Kubernetes Node Installation

Ensure the k8smaster and all the Raspberry Pis that will be configured are powered on and connected to the Network Switch. The DHCP Server running on the k8smaster will allocate an IP Addresses to the Raspberry Pis to become the Kubernetes nodes.

Step 1: Connect to the newly configured Kubernetes Master

  1. From your desktop computer, start an SSH Session to the k8smaster ssh [email protected]

Step 2: Start the Installation Process

  1. Run the following command from the SSH terminal you started in step 1.

    Note, as at July 2020 for Raspberry Pi 3B and 3B+ CGroup support is not included in the kernel. CGroups is required for Kubernetes. The workaround is to enable the 64bit kernel. You will be prompted to enable the 64Bit kernel.

    bash -c "$(curl https://raw.githubusercontent.com/gloveboxes/Raspberry-Pi-Kubernetes-Cluster/master/setup.sh)"
  2. Select Node set up.

  3. Configure Installation Options

    • Enable Boot from USB3 support

Step 3: Review Devices

A list of devices found will be displayed. The devices display are those that have been allocated an IP Address by the DHCP Server running on the Kubernetes Master.

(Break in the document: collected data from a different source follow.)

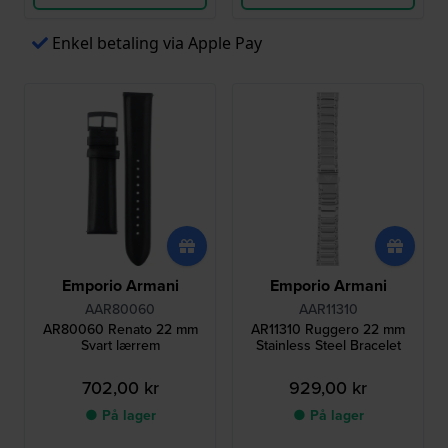
Enkel betaling via Apple Pay
Emporio Armani
Emporio Armani
AAR80060
AAR11310
AR80060 Renato 22 mm
AR11310 Ruggero 22 mm
Svart lærrem
Stainless Steel Bracelet
702,00 kr
929,00 kr
● På lager
● På lager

Note, Kubernetes Nodes will only be installed on devices named raspberrypi.

          HostName : IP Address
================================
       raspberrypi : 192.168.100.50
       raspberrypi : 192.168.100.51

Answer yes when all devices you wish to install Kubernetes on are displayed. The automated installation will now start.

Setting up a Static Route to the Kubernetes Cluster

  1. The Kubernetes Cluster runs isolated on the Network Switch and operates on subnet 192.168.100.0/24.
  2. A static route needs to be configured either on the Network Router or on your computer to define the entry point (gateway) into the Cluster subnet (192.168.100.0/24).
  3. The gateway IP Address is allocated by your Network Router to the Kubernetes Master WiFi adapter. In the above example, the Gateway address is 192.168.0.55.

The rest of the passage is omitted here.